Circulating dry scrubber
Circulating dry scrubber (CDS) technology is a type of dry FGD system, which is useful in cases where the sulphur content in coal is medium to high. The CDS process uses a fluidised bed to bring the reagent (typically hydrated lime) in contact with the SO2 in the flue gas. Water spray is introduced into the fluidised bed separately from the dry reagent to enhance the performance of the system by optimising the surface moisture content of the lime. The mixture of the remaining products (calcium sulphite/ sulphate), unused lime and fly ash is carried to a downstream particulate collector and is separated from the gas stream. The waste can be mixed with fresh calcium hydroxide and used again in the process.
CDS can remove up to 98 per cent of SO2, depending on the conditions of the application. The use of an integral jet fabric filter can further reduce emissions. CDS systems are also less expensive than wet FGD systems and they do not require a wastewater treatment facility since the process creates a dry solid by-product. Another form of FGD is the semi-dry FGD system, wherein the sorbent is introduced as aqueous slurry, but the water content is controlled so that the slurry dries completely in the flue gas ductwork and the by-products are dry solids.
Dry sorbent injection
Dry sorbent injection (DSI) is the least expensive emission reduction technology. It involves the injection of a dry sorbent such as sodium bicarbonate or lime into the ductwork from the boiler. SO2 reacts directly with the dry sorbent, and the dry product is collected in a downstream particulate control device. Since the system does not require a separate absorber vessel, the capital costs are considerably lower. However, the low capital costs are partially offset by lower reagent utilisation, which results in higher operating costs for equivalent SO2 removal. Dry injection systems can typically achieve removal efficiencies of 50-70 per cent, depending on the conditions of the application.
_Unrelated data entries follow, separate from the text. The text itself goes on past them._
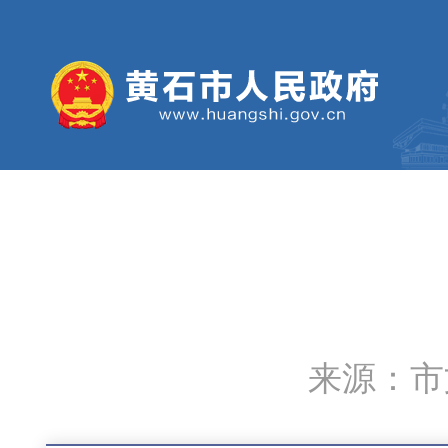
来源：市文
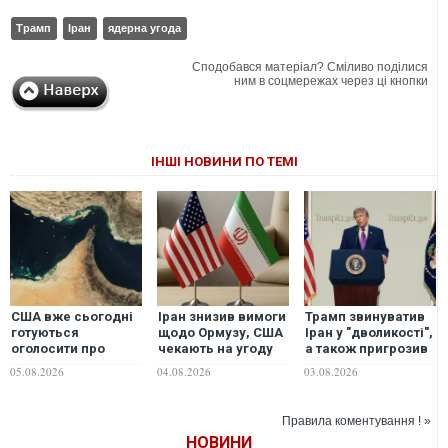
Трамп
Іран
ядерна угода
Сподобався матеріал? Сміливо поділися
ним в соцмережах через ці кнопки
ІНШІ НОВИНИ ПО ТЕМІ
США вже сьогодні
Іран знизив вимоги
Трамп звинуватив
готуються
щодо Ормузу, США
Іран у "дволикості",
оголосити про
чекають на угоду
а також пригрозив
угоду щодо
"сьогодні-завтра"
"повною
05.08.2026
04.08.2026
03.08.2026
Ормузької протоки
капітуляцією" і
з Іраном, - Axios
ядерним
роззброєнням
Правила коментування ! »
НОВИНИ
There are a few concerns pertaining to FGD installation. One, the sulphur captured by FGD systems is in the form of calcium sulphite and calcium sulphate, or gypsum. This creates a greater problem of disposal than fly ash because cement and white board manufacturers require more pure fly ash than gypsum. Thus, the unutilised gypsum has to be disposed of, increasing the demand for already scarce land. Also, limestone is the key raw material required for FGD. The operation of FGD systems using limestone also adds to the carbon dioxide emitted by power plants as limestone decomposes into calcium oxide and carbon dioxide. Another challenge is the high costs associated with pollution control equipment. As per industry sources, the installation of partial FGD equipment to comply with the SO2 emission norms, units with less than 500 MW of capacity would require an estimated Rs 2.5- Rs 3 million per MW. Meanwhile, units with a capacity of 500 MW and above would require full FGD to meet the SOx emission norms, which would entail a capital investment of Rs 5 million-Rs6 million per MW.
Units of less than 500 MW installed between 1990 and 2016 (54.2 GW capacity) need to meet the SO2 norm of 600 mg per Nm3. These units may choose economical options such as partial FGD or sorbent injection. Units of more than 500 MW of capacity installed between 1990 and 2016 (98.3 GW capacity) need to install limestone-based wet FGD or lime-based dry FGD, depending on the raw material and water availability.
According to developers, apart from high costs, a key challenge for FGD installation pertains to time. FGD is regarded as one the most time-consuming processes, taking up to two years. Thus, developers have sought extension in meeting the new standards. Net net, while the solutions to control thermal power plant emissions are desirable from an environment point of view, it is essential to balance the interest of all stakeholders as well.